*Aim of the task*
Go through the material and pull out every line with the string "click" in it.

*Stored data*
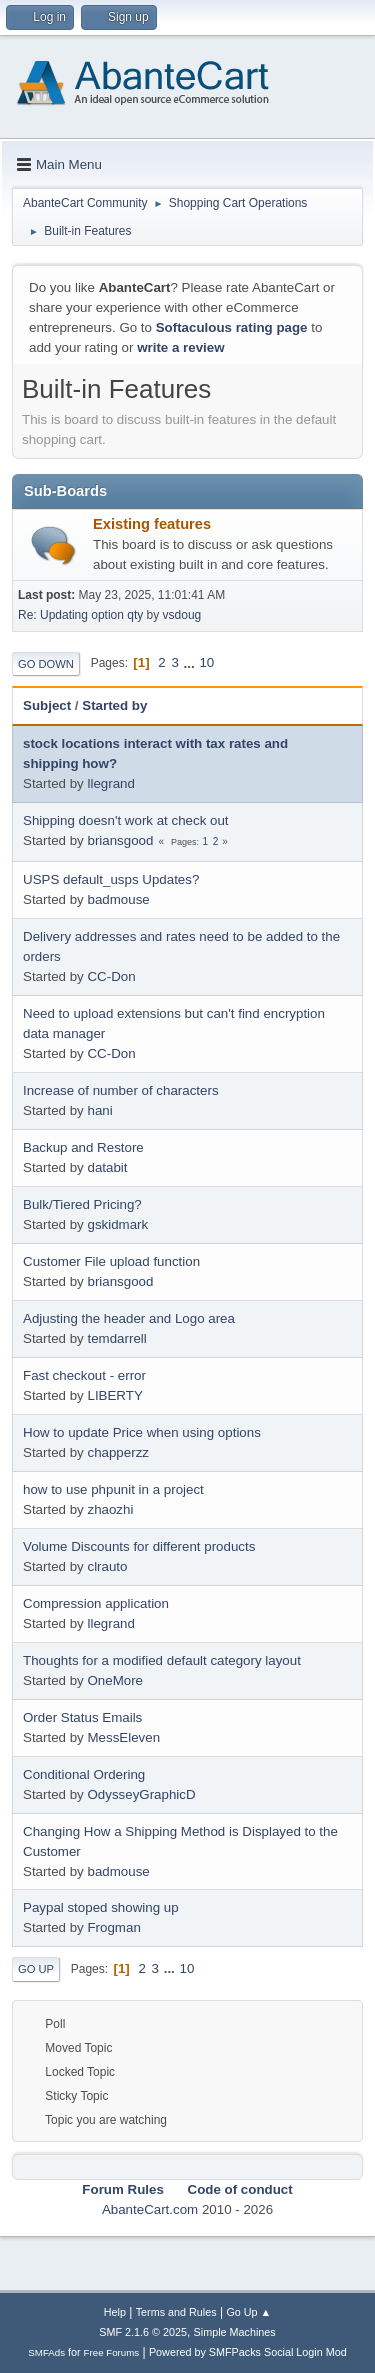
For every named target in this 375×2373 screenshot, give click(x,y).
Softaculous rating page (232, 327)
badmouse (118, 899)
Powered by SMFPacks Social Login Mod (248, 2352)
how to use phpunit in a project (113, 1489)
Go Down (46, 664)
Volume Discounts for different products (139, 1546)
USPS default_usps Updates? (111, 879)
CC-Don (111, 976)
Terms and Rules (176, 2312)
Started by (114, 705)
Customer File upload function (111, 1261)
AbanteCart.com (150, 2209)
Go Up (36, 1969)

---

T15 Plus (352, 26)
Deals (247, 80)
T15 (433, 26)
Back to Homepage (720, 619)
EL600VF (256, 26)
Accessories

* * *

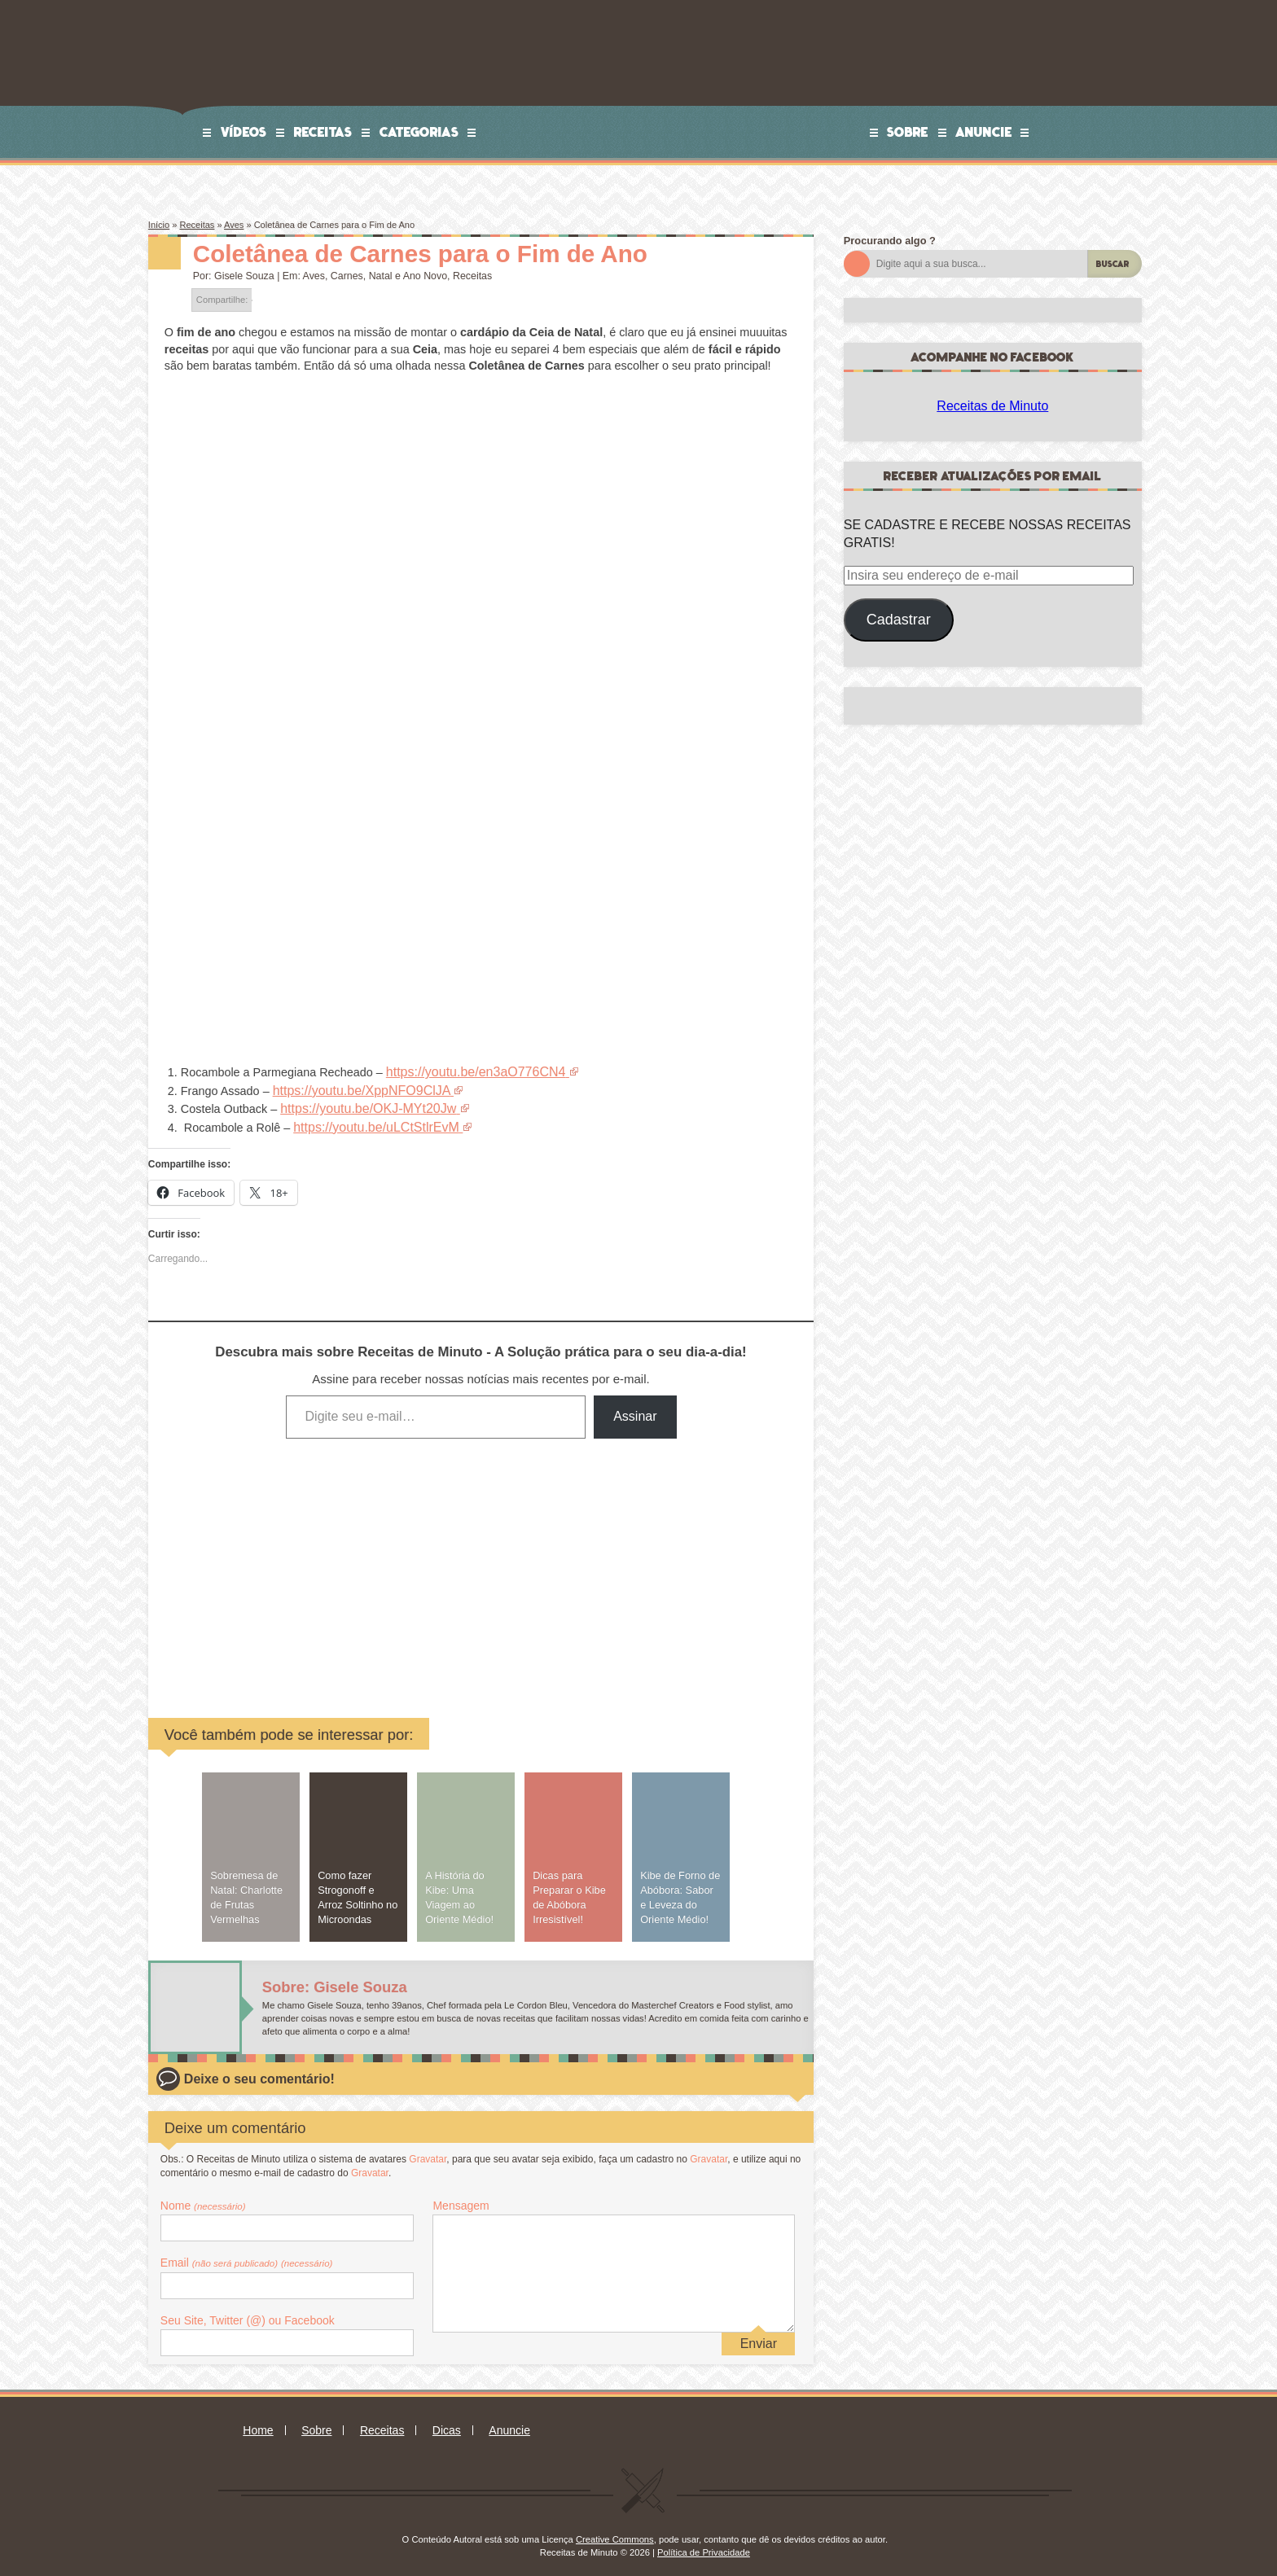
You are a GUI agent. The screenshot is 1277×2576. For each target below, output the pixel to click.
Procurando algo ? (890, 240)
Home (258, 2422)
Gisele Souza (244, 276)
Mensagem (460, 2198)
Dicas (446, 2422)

*Solution for this problem*
For every named target in this 375×2373 screenshot, give click(x,y).
You are a GUI agent. The screenshot is 1277×2576. For each target below, output the pixel to click.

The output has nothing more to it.